- _Exercise instructions_
Check every line below for the word "residuos" and show those that hold it.

- _Provided information_

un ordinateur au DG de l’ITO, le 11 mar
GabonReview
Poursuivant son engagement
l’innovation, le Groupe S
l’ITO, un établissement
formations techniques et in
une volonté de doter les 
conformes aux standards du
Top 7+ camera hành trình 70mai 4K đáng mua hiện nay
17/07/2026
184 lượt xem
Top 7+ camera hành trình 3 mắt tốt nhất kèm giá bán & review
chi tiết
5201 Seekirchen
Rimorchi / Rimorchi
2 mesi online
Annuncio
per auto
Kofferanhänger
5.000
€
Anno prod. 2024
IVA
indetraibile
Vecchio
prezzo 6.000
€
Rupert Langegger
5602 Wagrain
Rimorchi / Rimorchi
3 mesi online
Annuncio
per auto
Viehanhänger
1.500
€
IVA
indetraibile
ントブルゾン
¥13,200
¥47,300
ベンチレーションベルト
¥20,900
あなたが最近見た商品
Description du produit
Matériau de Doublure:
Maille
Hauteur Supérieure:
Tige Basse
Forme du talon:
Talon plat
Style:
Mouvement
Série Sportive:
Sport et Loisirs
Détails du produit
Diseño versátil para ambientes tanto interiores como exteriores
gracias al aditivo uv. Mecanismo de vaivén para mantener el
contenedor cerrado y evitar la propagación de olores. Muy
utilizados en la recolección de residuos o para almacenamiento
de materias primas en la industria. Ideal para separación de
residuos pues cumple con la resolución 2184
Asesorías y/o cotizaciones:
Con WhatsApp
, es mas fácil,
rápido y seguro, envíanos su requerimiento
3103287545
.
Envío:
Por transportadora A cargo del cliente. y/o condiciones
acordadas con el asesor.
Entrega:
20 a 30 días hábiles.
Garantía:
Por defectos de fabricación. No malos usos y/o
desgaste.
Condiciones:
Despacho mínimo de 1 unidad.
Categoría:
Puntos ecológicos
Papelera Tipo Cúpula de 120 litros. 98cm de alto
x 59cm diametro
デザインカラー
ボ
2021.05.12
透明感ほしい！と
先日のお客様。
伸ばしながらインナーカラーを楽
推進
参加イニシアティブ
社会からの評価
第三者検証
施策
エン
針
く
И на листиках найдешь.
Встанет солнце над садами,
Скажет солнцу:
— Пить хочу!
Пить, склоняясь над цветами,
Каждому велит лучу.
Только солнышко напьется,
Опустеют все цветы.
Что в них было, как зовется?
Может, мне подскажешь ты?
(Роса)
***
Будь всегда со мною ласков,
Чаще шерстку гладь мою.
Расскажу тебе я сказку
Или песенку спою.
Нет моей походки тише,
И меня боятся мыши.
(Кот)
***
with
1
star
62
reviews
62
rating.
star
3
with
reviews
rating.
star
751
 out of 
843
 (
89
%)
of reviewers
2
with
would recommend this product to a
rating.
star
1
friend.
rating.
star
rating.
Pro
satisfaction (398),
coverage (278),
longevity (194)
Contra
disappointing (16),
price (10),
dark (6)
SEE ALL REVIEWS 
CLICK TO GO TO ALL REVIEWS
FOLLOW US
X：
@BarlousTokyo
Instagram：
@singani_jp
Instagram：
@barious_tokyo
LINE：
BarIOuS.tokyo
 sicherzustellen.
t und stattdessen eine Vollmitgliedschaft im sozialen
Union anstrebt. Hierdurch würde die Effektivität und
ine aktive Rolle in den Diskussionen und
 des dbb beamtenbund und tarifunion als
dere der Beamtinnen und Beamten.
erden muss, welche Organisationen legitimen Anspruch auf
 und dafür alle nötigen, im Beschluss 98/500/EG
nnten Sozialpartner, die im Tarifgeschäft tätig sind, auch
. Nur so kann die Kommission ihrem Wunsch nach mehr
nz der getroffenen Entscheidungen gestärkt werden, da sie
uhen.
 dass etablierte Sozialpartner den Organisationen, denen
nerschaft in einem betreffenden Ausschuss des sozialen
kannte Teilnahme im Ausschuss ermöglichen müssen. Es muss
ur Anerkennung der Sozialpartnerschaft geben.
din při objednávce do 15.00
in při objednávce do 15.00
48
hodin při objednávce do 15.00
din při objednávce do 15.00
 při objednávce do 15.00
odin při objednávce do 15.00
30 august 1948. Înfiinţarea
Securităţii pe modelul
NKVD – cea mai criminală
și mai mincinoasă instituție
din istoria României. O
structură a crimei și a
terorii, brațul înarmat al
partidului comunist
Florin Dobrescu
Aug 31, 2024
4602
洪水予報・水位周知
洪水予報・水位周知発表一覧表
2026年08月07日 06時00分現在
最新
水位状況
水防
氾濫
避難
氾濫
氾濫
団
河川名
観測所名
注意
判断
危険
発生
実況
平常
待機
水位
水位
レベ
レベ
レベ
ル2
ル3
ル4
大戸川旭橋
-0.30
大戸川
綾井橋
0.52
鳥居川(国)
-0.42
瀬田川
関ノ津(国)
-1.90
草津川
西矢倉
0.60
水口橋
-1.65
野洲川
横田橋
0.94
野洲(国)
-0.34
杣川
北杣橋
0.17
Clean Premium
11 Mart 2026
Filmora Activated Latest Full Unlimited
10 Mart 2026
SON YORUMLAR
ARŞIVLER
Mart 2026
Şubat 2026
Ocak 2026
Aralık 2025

- _The answer_
utilizados en la recolección de residuos o para almacenamiento
residuos pues cumple con la resolución 2184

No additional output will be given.